Thermostability of mRNA-LNP Formulations under Different Temperatures, Related to Figure 2 (A) BLI of FLuc expression in mice. The FLuc encoding mRNA-LNPs were stored at 4°C, 25°C or 37°C for 1, 4, and 7 days before being dosed to BALB/c mice. IVIS imaging was performed 6 hours post inoculation. (B) Photon flux was quantified from ROI analysis.

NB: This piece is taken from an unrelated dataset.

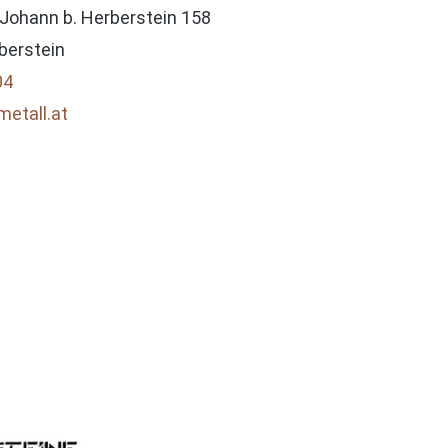
 Johann b. Herberstein 158
berstein
04
etall.at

The data are representative of at least three independent experiments, and error bars indicate the SEM. Significance was calculated using two-way ANOVA with multiple comparison tests. (n.s., not significant;^∗∗∗p < 0.001; ^∗∗∗∗p < 0.0001).

Figure S9

Comparison of Neutralizing Antibody Titers in ARCoV-Immunized Cynomolgus Monkeys and Convalescent Sera from COVID-19 Patients, Related to Figure 6 The serum neutralizing antibody titers were calculated from cynomolgus macaques immunized with 100 μg (n = 10) and 1000 μg (n = 10) ARCoV and COVID-19 patients’ convalescent sera (n = 20), respectively. Dotted lines indicate the limits of detection. Significance was calculated using a one-way ANOVA with multiple comparison tests. (n.s., not significant; ^∗∗p < 0.01).